RAM reaffirms Sanasa Development Bank’s ratings at BBB/P3 with a stable outlook

Wednesday, 9 November 2011 01:22 -     - {{hitsCtrl.values.hits}}

RAM Ratings Lanka has reaffirmed the respective long- and short-term financial institution ratings of Sanasa Development BankLimited (SDB), at BBB and P3; the long-term rating carries a stable outlook. The ratings are supported by the bank’s healthy performance, adequate asset quality, funding as well as liquidity levels, along with its strong rural presence, particularly in micro-financing.

However, the ratings are moderated by SDB’s small stature and its relatively risky target clientele.

SDB is a licensed specialised bank (LSB) accounting for 3.05% of the LSB industry’s assets as at end-December 2010; the largest player took up the lion’s share of approximately 70%. As the apex financial institution of the Sanasa movement, i.e. the largest cooperative network in Sri Lanka, SDB’s clients are predominantly gained t rough the branch network of the movement.

The bank concentrates on small-ticket micro-financing, leasing, project financing and housing loans for the rural masses, which generally lies beyond the risk appetites of most financial institutions. Loans are also extended to non-members as well as small and medium-sized enterprises (SMEs).

RAM Ratings Lanka deems the bank’s asset quality to be adequate, supported by its proven ability to maintain credit quality despite its relatively risky client profile. SDB’s credit assets had charted a modest 18.26% year-on-year (y-o-y) growth to Rs. 14.14 billion as at the end of FYE 31 December 2010 (FY Dec 2010).

At the same time, the Bank’s gross non-performing loans (NPL) (classified on a three-months basis) only inched up 2.79% to Rs. 725.29 million; this was supported by SDB’s better recovery procedures on the back of its group lending system and proximity to its clients through the cooperative network.

Given by its enlarged loan base, the bank’s gross NPL ratio ameliorated to 5.72% as at end-FY Dec 2010 (end-FY Dec 2009: 6.59%).

Nevertheless, this ratio was pushed up to 6.14% as at end-1H FY Dec 2011, the result of an influx of NPLs arising from, more stringent NPL classification imposed by the Central Bank of Sri Lanka (CBSL).
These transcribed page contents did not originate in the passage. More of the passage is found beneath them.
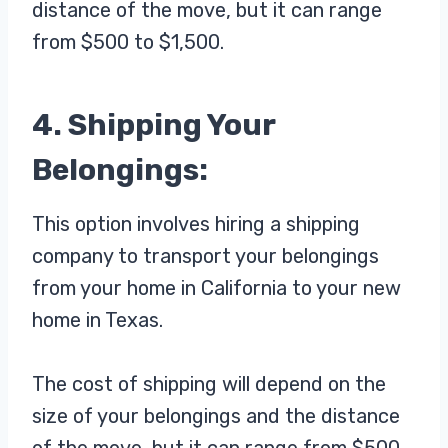
distance of the move, but it can range
from $500 to $1,500.
4. Shipping Your
Belongings:
This option involves hiring a shipping
company to transport your belongings
from your home in California to your new
home in Texas.
The cost of shipping will depend on the
size of your belongings and the distance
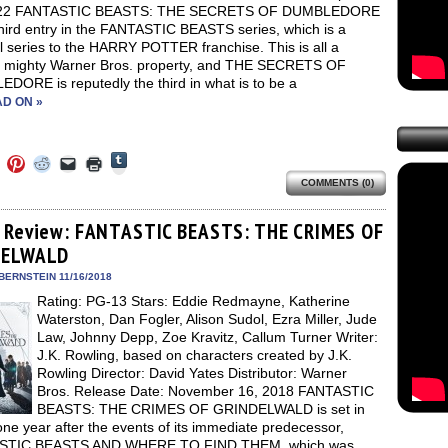
022 FANTASTIC BEASTS: THE SECRETS OF DUMBLEDORE
third entry in the FANTASTIC BEASTS series, which is a
l series to the HARRY POTTER franchise. This is all a
, mighty Warner Bros. property, and THE SECRETS OF
DORE is reputedly the third in what is to be a
D ON »
Click
Click
Click
Click
Click
Click
to
to
to
to
to
to
share
COMMENTS (0)
e
share
share
share
email
print
on
on
on
on
a
(Opens
Tumblr
ebook
Twitter
Pinterest
Reddit
link
in
(Opens
ens
(Opens
(Opens
(Opens
to
new
 Review: FANTASTIC BEASTS: THE CRIMES OF
in
in
in
in
a
window)
new
DELWALD
new
new
new
friend
window)
dow)
window)
window)
window)
(Opens
in
BERNSTEIN 11/16/2018
new
Rating: PG-13 Stars: Eddie Redmayne, Katherine
window)
Waterston, Dan Fogler, Alison Sudol, Ezra Miller, Jude
Law, Johnny Depp, Zoe Kravitz, Callum Turner Writer:
J.K. Rowling, based on characters created by J.K.
Rowling Director: David Yates Distributor: Warner
Bros. Release Date: November 16, 2018 FANTASTIC
BEASTS: THE CRIMES OF GRINDELWALD is set in
ne year after the events of its immediate predecessor,
STIC BEASTS AND WHERE TO FIND THEM, which was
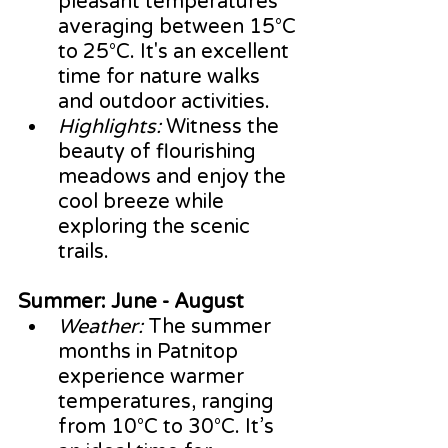
pleasant temperatures 
averaging between 15°C 
to 25°C. It's an excellent 
time for nature walks 
and outdoor activities.
Highlights:
 Witness the 
beauty of flourishing 
meadows and enjoy the 
cool breeze while 
exploring the scenic 
trails.
Summer: June - August
Weather:
 The summer 
months in Patnitop 
experience warmer 
temperatures, ranging 
from 10°C to 30°C. It’s 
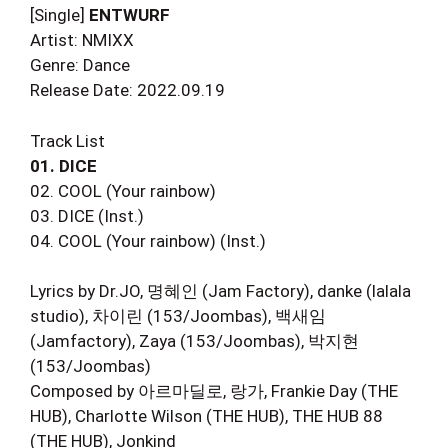
[Single]
ENTWURF
Artist: NMIXX
Genre: Dance
Release Date: 2022.09.19
Track List
01. DICE
02. COOL (Your rainbow)
03. DICE (Inst.)
04. COOL (Your rainbow) (Inst.)
Lyrics by Dr.JO, 명혜인 (Jam Factory), danke (lalala
studio), 차이린 (153/Joombas), 백새임
(Jamfactory), Zaya (153/Joombas), 박지현
(153/Joombas)
Composed by 아르마딜로, 랑가, Frankie Day (THE
HUB), Charlotte Wilson (THE HUB), THE HUB 88
(THE HUB), Jonkind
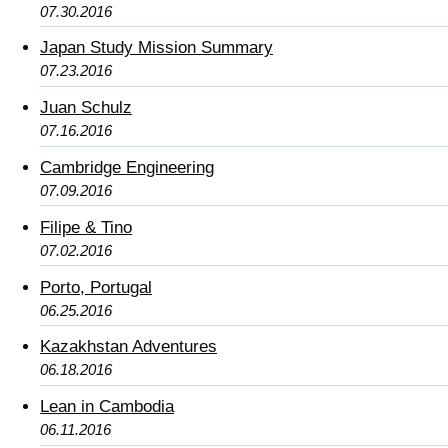
07.30.2016
Japan Study Mission Summary
07.23.2016
Juan Schulz
07.16.2016
Cambridge Engineering
07.09.2016
Filipe & Tino
07.02.2016
Porto, Portugal
06.25.2016
Kazakhstan Adventures
06.18.2016
Lean in Cambodia
06.11.2016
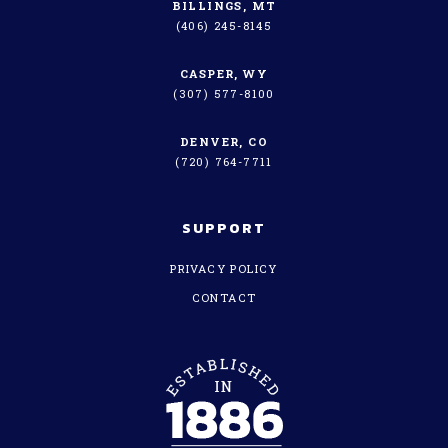
BILLINGS, MT
(406) 245-8145
CASPER, WY
(307) 577-8100
DENVER, CO
(720) 764-7711
SUPPORT
PRIVACY POLICY
CONTACT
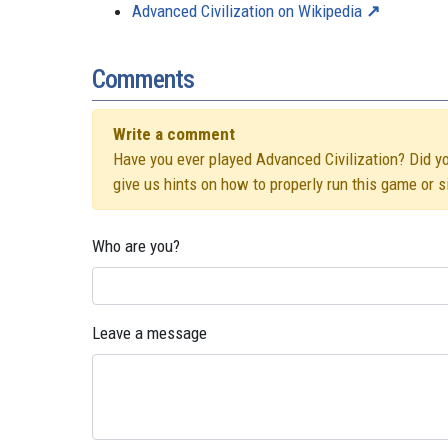
Advanced Civilization on Wikipedia
Comments
Write a comment
Have you ever played Advanced Civilization? Did you
give us hints on how to properly run this game or 
Who are you?
Leave a message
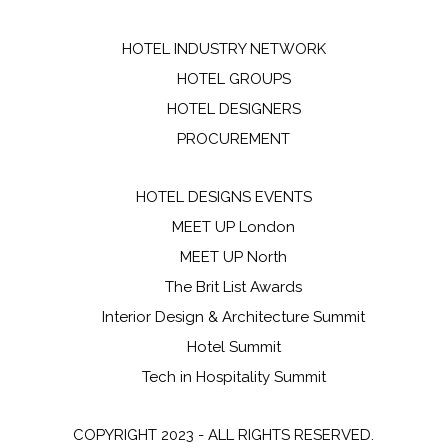
HOTEL INDUSTRY NETWORK
HOTEL GROUPS
HOTEL DESIGNERS
PROCUREMENT
HOTEL DESIGNS EVENTS
MEET UP London
MEET UP North
The Brit List Awards
Interior Design & Architecture Summit
Hotel Summit
Tech in Hospitality Summit
COPYRIGHT 2023 - ALL RIGHTS RESERVED.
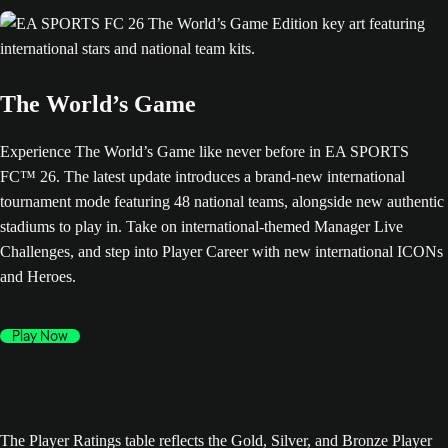
The World’s Game
Experience The World’s Game like never before in EA SPORTS
FC™ 26. The latest update introduces a brand-new international
tournament mode featuring 48 national teams, alongside new authentic
stadiums to play in. Take on international-themed Manager Live
Challenges, and step into Player Career with new international ICONs
and Heroes.
Play Now
The Player Ratings table reflects the Gold, Silver, and Bronze Player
Meanwhile, SDB’s focus on the economically under-privileged had enabled the Bankto charge higher interest rates on its loans, thereby allowing it to enjoy better net interest margins (NIMs) than its peers, both LSBs and licensed commercial banks (LCBs).
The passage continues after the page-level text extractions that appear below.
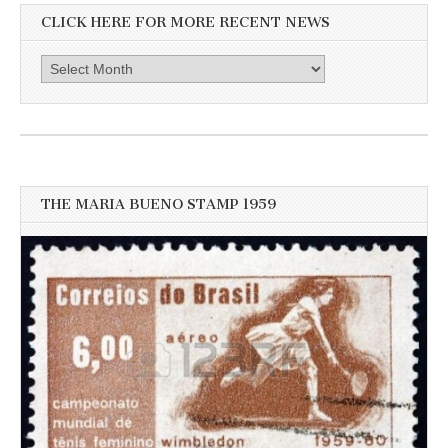
CLICK HERE FOR MORE RECENT NEWS
Click
here
for
more
recent
news
THE MARIA BUENO STAMP 1959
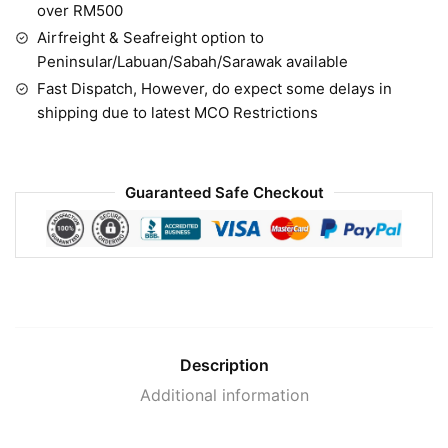
over RM500
Airfreight & Seafreight option to
Peninsular/Labuan/Sabah/Sarawak available
Fast Dispatch, However, do expect some delays in
shipping due to latest MCO Restrictions
Guaranteed Safe Checkout
Description
Additional information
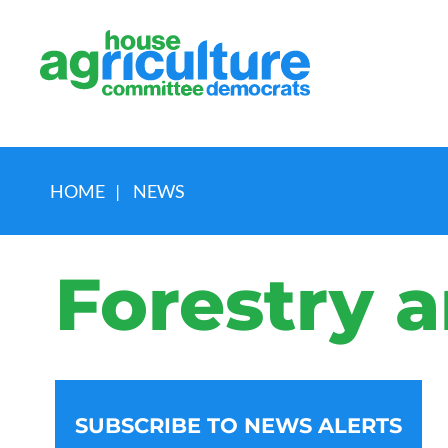
HOME
|
NEWS
Forestry a
SUBSCRIBE TO NEWS ALERTS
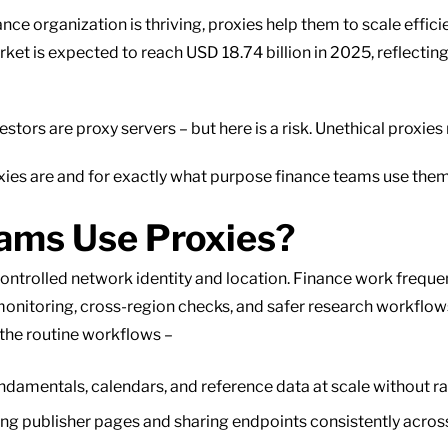
ance organization is thriving, proxies help them to scale efficien
rket is expected to reach USD 18.74 billion in 2025, reflectin
rs are proxy servers – but here is a risk. Unethical proxies
oxies are and for exactly what purpose finance teams use the
ams Use Proxies?
controlled network identity and location. Finance work freque
onitoring, cross-region checks, and safer research workflow
 the routine workflows –
ndamentals, calendars, and reference data at scale without r
ng publisher pages and sharing endpoints consistently acros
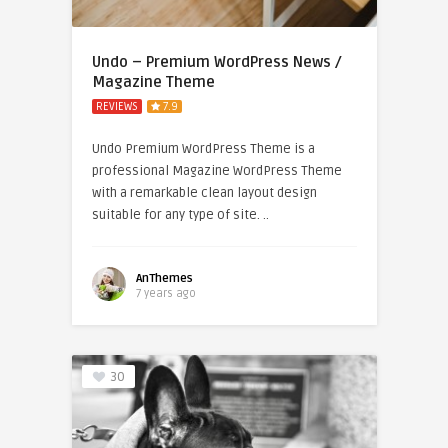
Undo – Premium WordPress News /
Magazine Theme
REVIEWS
7.9
Undo Premium WordPress Theme is a
professional Magazine WordPress Theme
with a remarkable clean layout design
suitable for any type of site. ..
AnThemes
7 years ago
30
The Bank’s NIM is further supported by its lower funding costs due to the faster re-pricing of deposits relative to fixed-rate loans and advances in an environment of tapering interest rates.
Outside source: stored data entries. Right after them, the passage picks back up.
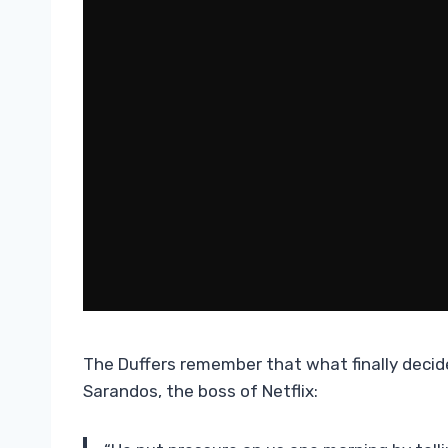
The Duffers remember that what finally decid
Sarandos, the boss of Netflix:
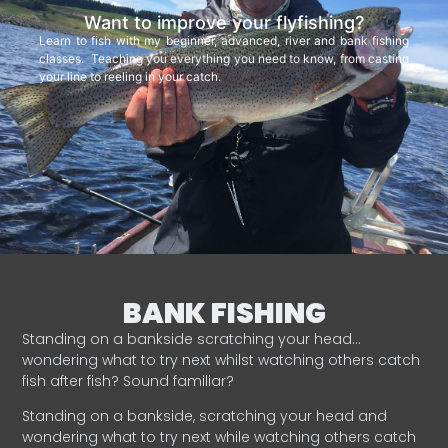
Want to improve your flyfishing?
Learn to fish with my beginner, advanced, river and bank fishing
classes. Teaching you everything you need to know, from casting
your line to reeling in your catch.
BANK FISHING
Standing on a bankside scratching your head…
wondering what to try next whilst watching others catch
fish after fish? Sound familiar?
Standing on a bankside, scratching your head and
wondering what to try next while watching others catch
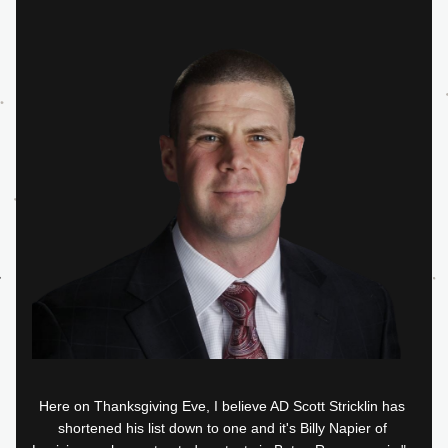
Here on Thanksgiving Eve, I believe AD Scott Stricklin has 
shortened his list down to one and it's Billy Napier of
In FY Dec 2010, the Bank’s NIM widened to 10.50% (FY Dec 2009: 9.01%). Notably, SDB maintained its healthy performance in fiscal 2010, as reflected by the 45.14% y-o-y surge in its pre-tax profit to LKR 646.60 million; this translated into a better return on assets (ROA) of 3.95% for the year (FY Dec 2009: 3.36%), surpassing those of its LSB and LCB peers.

However, the bank’s NIM and profitability declined in 1H FY Dec 2011, in line with the downward re-pricing of its loan assets and the longer time taken for several branches to break even.

RAM Ratings Lanka deems SDB’s funding and liquidity position to be adequate. While customer deposits dominate its funding structure, we note that the bank’s maturity mismatches eased in fiscal 2010, amid the channelling of equity infusions towards expanding its credit assets.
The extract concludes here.